L’avviso mira a ridurre i divari territoriali e a valorizzare i saperi locali. Vuole favorire l’occupazione giovanile e la sostenibilità dei progetti culturali.

  • Rafforzare capacità produttive e gestionali.
  • Sostenere processi di internazionalizzazione.
  • Promuovere contaminazioni tra arte, tecnologia e impresa.

Come partecipare: scadenze e procedura

Le domande potranno essere presentate a partire dal 10 dicembre 2025. La valutazione seguirà una procedura a sportello, con istruttoria a cura di Invitalia.

Passaggi pratici per candidarsi

  1. Verificare i requisiti di eleggibilità indicati nel bando.
  2. Predisporre il progetto e la documentazione richiesta.
  3. Inviare la domanda secondo le modalità telematiche previste.

Chi sono i promotori e le autorità coinvolte

L’avviso è promosso dalla Direzione Generale Creatività Contemporanea del Ministero della Cultura. Alla presentazione hanno preso parte i vertici istituzionali.

  • Ministero della Cultura: impulso politico e coordinamento.
  • Sottosegretariato e Direzione Creatività: supporto tecnico e operativo.
  • Autorità di Gestione del Programma Nazionale Cultura (FESR): supervisione finanziaria.

Le parole chiave degli interventi pubblici

Nel corso della conferenza stampa, i rappresentanti istituzionali hanno richiamato temi ricorrenti. Tra questi, il valore dei giovani talenti, il radicamento territoriale e la necessità di dialogo tra istituzioni e operatori culturali.

Si è sottolineata l’importanza di creare strumenti di accompagnamento per trasformare idee in imprese competitive.

Impatti attesi sul territorio e sull’occupazione

Il finanziamento punta a generare impatti misurabili.

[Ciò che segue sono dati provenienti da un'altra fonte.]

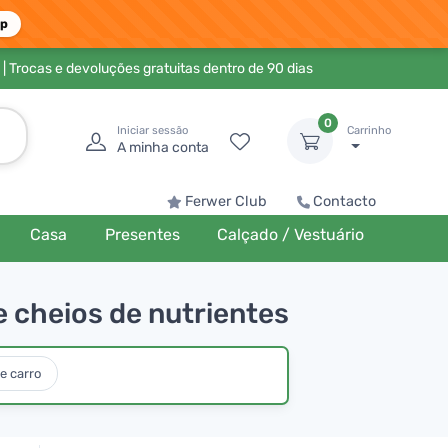
pp
| Trocas e devoluções gratuitas dentro de 90 dias
0
Iniciar sessão
Carrinho
A minha conta
Ferwer Club
Contacto
Casa
Presentes
Calçado / Vestuário
cheios de nutrientes
e carro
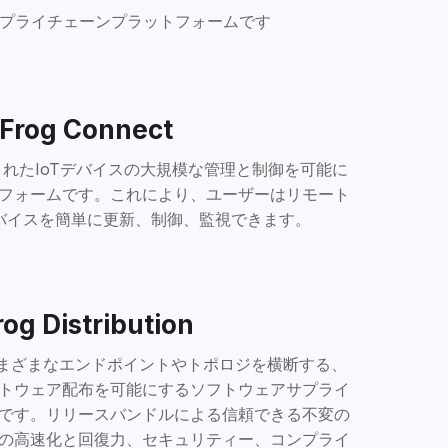
サプライチェーンプラットフォームです
Frog Connect
、接続されたIoTデバイスの大規模な管理と制御を可能に
フォームです。これにより、ユーザーはリモート
oTデバイスを簡単に更新、制御、監視できます。
rog Distribution
ionは、さまざまなエンドポイントやトポロジを横断する、
トウェア配布を可能にするソフトウェアサプライ
です。リリースバンドルによる信頼できる不変の
の高速化と回復力、セキュリティー、コンプライ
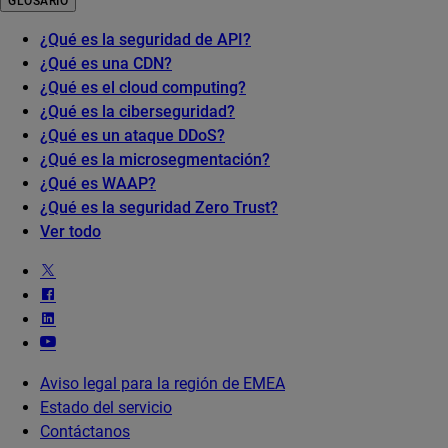
GLOSARIO
¿Qué es la seguridad de API?
¿Qué es una CDN?
¿Qué es el cloud computing?
¿Qué es la ciberseguridad?
¿Qué es un ataque DDoS?
¿Qué es la microsegmentación?
¿Qué es WAAP?
¿Qué es la seguridad Zero Trust?
Ver todo
Aviso legal para la región de EMEA
Estado del servicio
Contáctanos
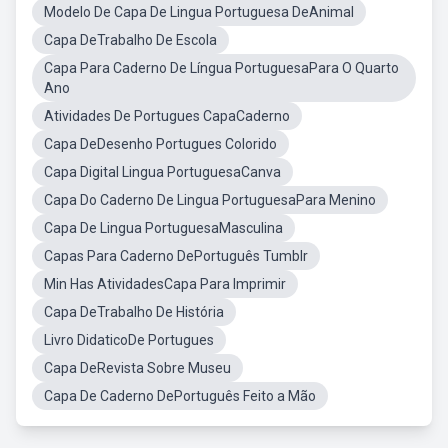
Modelo De Capa De Lingua Portuguesa DeAnimal
Capa DeTrabalho De Escola
Capa Para Caderno De Língua PortuguesaPara O Quarto
Ano
Atividades De Portugues CapaCaderno
Capa DeDesenho Portugues Colorido
Capa Digital Lingua PortuguesaCanva
Capa Do Caderno De Lingua PortuguesaPara Menino
Capa De Lingua PortuguesaMasculina
Capas Para Caderno DePortuguês Tumblr
Min Has AtividadesCapa Para Imprimir
Capa DeTrabalho De História
Livro DidaticoDe Portugues
Capa DeRevista Sobre Museu
Capa De Caderno DePortuguês Feito a Mão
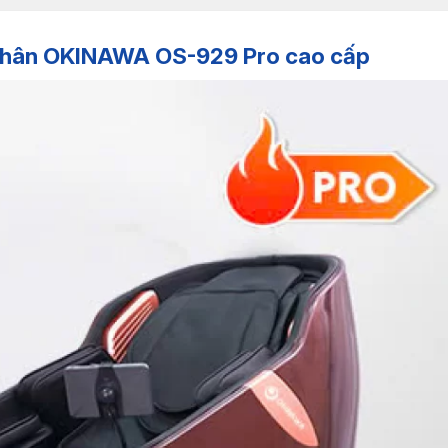
thân OKINAWA OS-929 Pro cao cấp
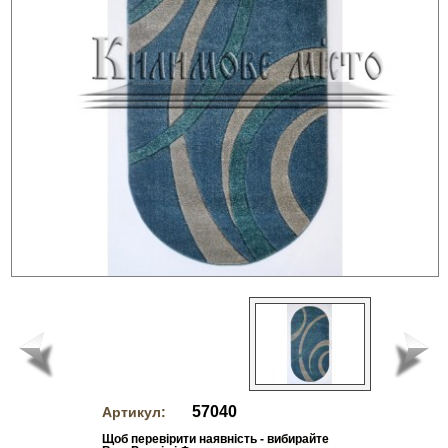
57040
Артикул:
Щоб перевірити наявність - вибирайте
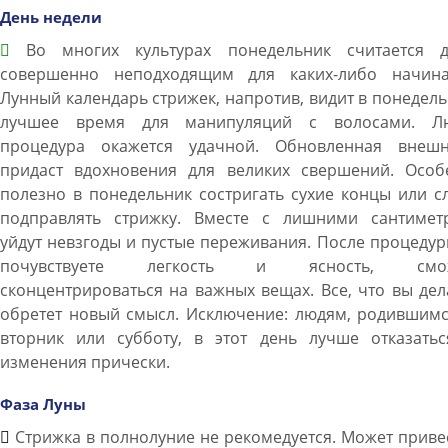
День недели
Во многих культурах понедельник считается д
совершенно неподходящим для каких-либо начина
Лунный календарь стрижек, напротив, видит в понедел
лучшее время для манипуляций с волосами. Л
процедура окажется удачной. Обновленная внешн
придаст вдохновения для великих свершений. Особ
полезно в понедельник состригать сухие концы или с
подправлять стрижку. Вместе с лишними сантимет
уйдут невзгоды и пустые переживания. После процеду
почувствуете легкость и ясность, смож
сконцентрироваться на важных вещах. Все, что вы дел
обретет новый смысл. Исключение: людям, родившимс
вторник или субботу, в этот день лучше отказатьс
изменения прически.
Фаза Луны
Стрижка в полнолуние не рекомедуется. Может приве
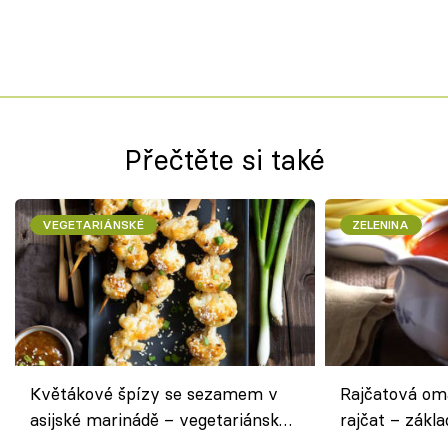
Přečtěte si také
VEGETARIÁNSKÉ
ZELENINA
Květákové špízy se sezamem v
Rajčatová om
asijské marinádě – vegetariánská
rajčat – zákla
chuťovka z grilu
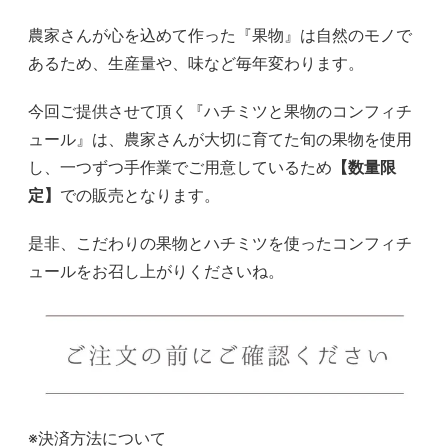
農家さんが心を込めて作った『果物』は自然のモノで
あるため、生産量や、味など毎年変わります。
今回ご提供させて頂く『ハチミツと果物のコンフィチ
ュール』は、農家さんが大切に育てた旬の果物を使用
し、一つずつ手作業でご用意しているため
【数量限
定】
での販売となります。
是非、こだわりの果物とハチミツを使ったコンフィチ
ュールをお召し上がりくださいね。
※決済方法について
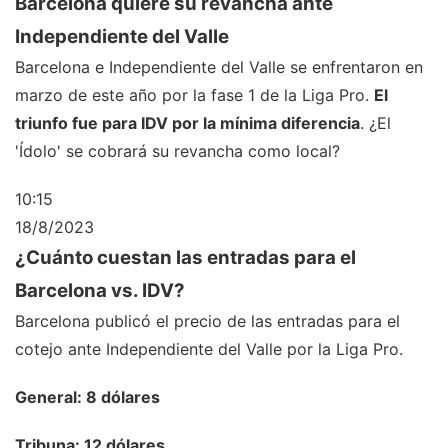
Barcelona quiere su revancha ante
Independiente del Valle
Barcelona e Independiente del Valle se enfrentaron en
marzo de este año por la fase 1 de la Liga Pro.
El
triunfo fue para IDV por la mínima diferencia
. ¿El
'Ídolo' se cobrará su revancha como local?
10:15
18/8/2023
¿Cuánto cuestan las entradas para el
Barcelona vs. IDV?
Barcelona publicó el precio de las entradas para el
cotejo ante Independiente del Valle por la Liga Pro.
General: 8 dólares
Tribuna: 12 dólares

Tra gli effetti attesi vi sono la nascita di nuove imprese culturali e il consolidamento di progetti esistenti.

  • Aumento delle opportunità professionali per giovani creativi.
  • Maggiore capacità di attrarre investimenti privati.
  • Rafforzamento della rete culturale locale.

Supporto operativo e risorse informative

I soggetti interessati troveranno guide e materiali di supporto pubblicati dal Ministero. Invitalia curerà la gestione delle pratiche e l’istruttoria delle domande.

  • Materiale informativo online e FAQ dedicate.
  • Sportelli per assistenza tecnica nella compilazione.
  • Webinar e incontri territoriali per illustrare il bando.